--- Task statement ---
Output should begin at the line holding "boat owners, ensuring" and end at the last line of the entries; print those lines verbatim and no others.

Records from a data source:
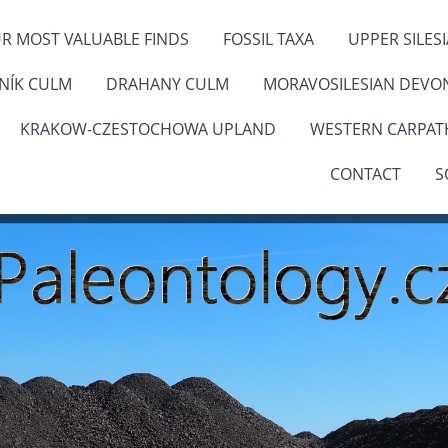
R MOST VALUABLE FINDS
FOSSIL TAXA
UPPER SILES
ENÍK CULM
DRAHANY CULM
MORAVOSILESIAN DEVO
KRAKOW-CZESTOCHOWA UPLAND
WESTERN CARPAT
CONTACT
S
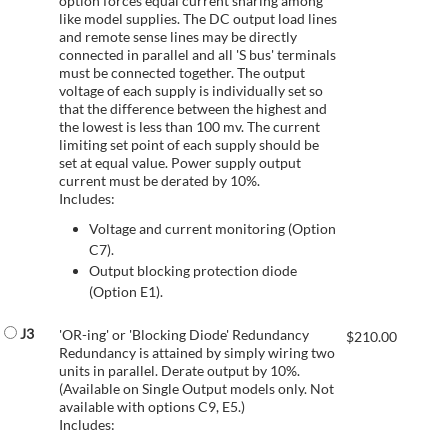
option forces equal current sharing among
like model supplies. The DC output load lines
and remote sense lines may be directly
connected in parallel and all 'S bus' terminals
must be connected together. The output
voltage of each supply is individually set so
that the difference between the highest and
the lowest is less than 100 mv. The current
limiting set point of each supply should be
set at equal value. Power supply output
current must be derated by 10%.
Includes:
Voltage and current monitoring (Option
C7).
Output blocking protection diode
(Option E1).
J3
'OR-ing' or 'Blocking Diode' Redundancy
$
210.00
Redundancy is attained by simply wiring two
units in parallel. Derate output by 10%.
(Available on Single Output models only. Not
available with options C9, E5.)
Includes:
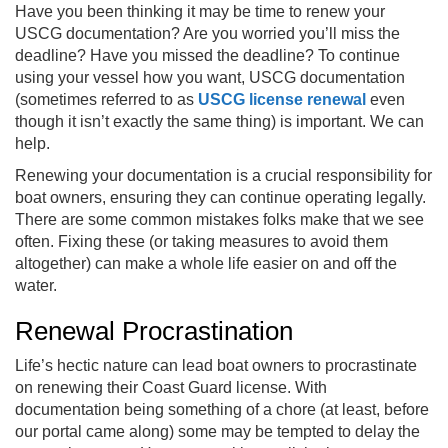
Have you been thinking it may be time to renew your
USCG documentation? Are you worried you’ll miss the
deadline? Have you missed the deadline? To continue
using your vessel how you want, USCG documentation
(sometimes referred to as
USCG license renewal
even
though it isn’t exactly the same thing) is important. We can
help.
Renewing your documentation is a crucial responsibility for
boat owners, ensuring they can continue operating legally.
There are some common mistakes folks make that we see
often. Fixing these (or taking measures to avoid them
altogether) can make a whole life easier on and off the
water.
Renewal Procrastination
Life’s hectic nature can lead boat owners to procrastinate
on renewing their Coast Guard license. With
documentation being something of a chore (at least, before
our portal came along) some may be tempted to delay the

--- Solution to this problem ---
boat owners, ensuring they can continue operating legally.
There are some common mistakes folks make that we see
often. Fixing these (or taking measures to avoid them
altogether) can make a whole life easier on and off the
water.
Renewal Procrastination
Life’s hectic nature can lead boat owners to procrastinate
on renewing their Coast Guard license. With
documentation being something of a chore (at least, before
our portal came along) some may be tempted to delay the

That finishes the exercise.